More than 5 years have passed since last update.

Entrez efetchで配列レコードを大量取得する

Posted at 2019-01-29

ある仕事で5万レコード近い核酸配列を取得して解析する必要が生じた。手元にあるのはaccessionが一行にひとつづつ書かれたファイルのみ。どうやるか？ということになった。解析にはアノテーション情報も使うかもしれないということで、genbankファイルを取得することにした。

環境はpython=3.6.8、Biopython=1.72を用いた。

Entrez efetchについて

efetchは、NCBIが提供しているE-utilitiesのひとつで、配列レコードの取得のみならず文献検索やらなんやらいろいろとできて面白そうですが、寄り道せずに進みます。

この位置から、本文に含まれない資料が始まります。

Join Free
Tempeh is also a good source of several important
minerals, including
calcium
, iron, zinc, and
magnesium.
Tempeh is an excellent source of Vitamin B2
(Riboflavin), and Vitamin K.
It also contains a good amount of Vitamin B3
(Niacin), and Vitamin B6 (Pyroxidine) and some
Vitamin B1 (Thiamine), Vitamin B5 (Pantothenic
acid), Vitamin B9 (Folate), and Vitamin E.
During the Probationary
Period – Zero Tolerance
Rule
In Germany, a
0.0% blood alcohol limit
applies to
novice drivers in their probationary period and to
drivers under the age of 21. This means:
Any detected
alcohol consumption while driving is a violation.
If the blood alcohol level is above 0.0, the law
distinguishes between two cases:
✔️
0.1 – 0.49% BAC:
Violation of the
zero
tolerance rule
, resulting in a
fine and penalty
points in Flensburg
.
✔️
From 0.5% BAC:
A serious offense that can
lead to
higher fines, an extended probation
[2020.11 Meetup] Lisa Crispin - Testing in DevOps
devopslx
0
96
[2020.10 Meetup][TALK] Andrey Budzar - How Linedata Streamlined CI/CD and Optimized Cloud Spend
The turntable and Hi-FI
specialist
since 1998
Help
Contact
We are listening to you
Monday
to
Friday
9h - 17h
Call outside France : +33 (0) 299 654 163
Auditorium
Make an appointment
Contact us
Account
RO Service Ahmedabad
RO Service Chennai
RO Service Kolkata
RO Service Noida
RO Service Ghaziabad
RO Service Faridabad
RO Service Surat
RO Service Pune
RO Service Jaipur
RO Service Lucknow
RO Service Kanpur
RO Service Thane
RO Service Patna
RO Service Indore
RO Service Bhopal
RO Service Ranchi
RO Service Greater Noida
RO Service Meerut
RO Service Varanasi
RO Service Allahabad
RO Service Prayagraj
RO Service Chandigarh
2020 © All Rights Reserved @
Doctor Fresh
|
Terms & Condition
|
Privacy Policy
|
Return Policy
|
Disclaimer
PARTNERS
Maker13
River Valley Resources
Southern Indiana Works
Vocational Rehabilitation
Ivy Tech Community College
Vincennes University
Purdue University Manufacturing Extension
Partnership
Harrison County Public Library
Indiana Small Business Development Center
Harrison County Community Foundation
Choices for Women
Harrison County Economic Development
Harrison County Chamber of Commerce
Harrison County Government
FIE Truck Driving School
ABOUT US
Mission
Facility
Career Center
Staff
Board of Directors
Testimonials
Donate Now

詳しい使い方の例や注意事項については以下のページを見てください。

今のところ必須ではないようですが、下のページを読むとNCBIの利用者アカウントを作ってapi keyを取得したほうがいい気がしてきます。

New API Keys for the E-utilities

基本的にはhttps://eutils.ncbi.nlm.nih.gov/entrez/eutils/efetch.fcgiというbase URLに必要なパラメターをつないでリクエスト送信すると、NCBIから返事が返ってくるというものです。自分でパラメターを含むURL構築を行ってrequestsモジュールで送信してもいいのですが、idが200以上の場合にはpostを使ってね、とか、本家のURL(https://www.ncbi.nlm.nih.gov/)は使わないでね、とか、そもそもURL構築が面倒だなとか、emailやapi keyはどうやって組み込むんだとか、余計に頭を使うことになってしまいますので、そのあたりうまく丸めてくれるBiopythonのEntrezモジュールのお世話になることにします。（responseはどんなものが返ってきているのかとかHTTPのやり取り自体をもっと知りたい場合にはrequestsで頑張ると勉強にはなります）

あと、Biopythonの世界に持ち込むと、例えばgenbankファイルを取りつつdefinition lineに連番を入れたfastaも同時に作ってしまうとか（genbankとfasta両方リクエストする必要はないですし）、配列長で振り分けするとか、そういうこともできるので便利です。取得が終わってからやってもいいんですけど、もちろん。

必要な情報とパラメターについて

レコード取得にあたり、以下ものものを準備します。

有効なemailアドレス：お願いする以上、正直に名乗ることになります。
api_key：必須ではありませんが、名乗りの延長上にあります。

用意する（考えておく）パラメターは以下の通り。

db：データベース名。今回は核酸配列を取得しますので、'nuccore'を使います。'nucleotide'でもよいようです。
id：accession id（たち）。手動でURLを作る場合には','で区切ります。その場合、スペースを入れないように。Biopythonに任せる場合にはリストを渡します。
rettype：今回の場合、'gb'あるいは'fasta'で間に合うのですが、genbankファイルで配列がcontigの場合にはうまくとれてこなくてハマりました。そういう時には'gbwithparts'とするとうまく取れてきます。（webページからファイルに保存する場合には、'GenBank (full)'がある、絶対にできるはずだ、と思ったのですが、すぐにわからなくて苦労しました。ヒントを得るために、webページからのファイル取得で'GenBank'を選んだ時と、'GenBank (full)'を選んだ時に送信URLがどう違うのかを、ChromeブラウザのDeveloper toolsから見てみると、'GenBank (full)'を選んだ時には'&report=gbwithpars'、'&withparts=on'が見えるようになるではないですか。これだ、これでいけると思いましたが、webでの'report'は'rettype'だと予想できるのですが、'withparts'はefetchのargにはない感じ。結局このページに助けられました）あと、自分で指定値を創作してしまうと警告も何もなしに、'xml'で返信されてきてなんじゃこりゃ？になりますので気をつけましょう。（'gb'と書くところを'genbank'でもいけるやろ、と思って試してそうなりました。'fasta'じゃなくて'fa'でもそうなります。やってみてください）
retmode：今回は'text'でいきます。

データベースごとの可能なrettype、retmodeの組み合わせはこのページにテーブルとしてまとめられています。

方針

さて、今回は手元にaccession id（数万）の情報がファイルにあり、該当するレコードをすべて取得したいという状況です。どうやるか？以下のように考えます。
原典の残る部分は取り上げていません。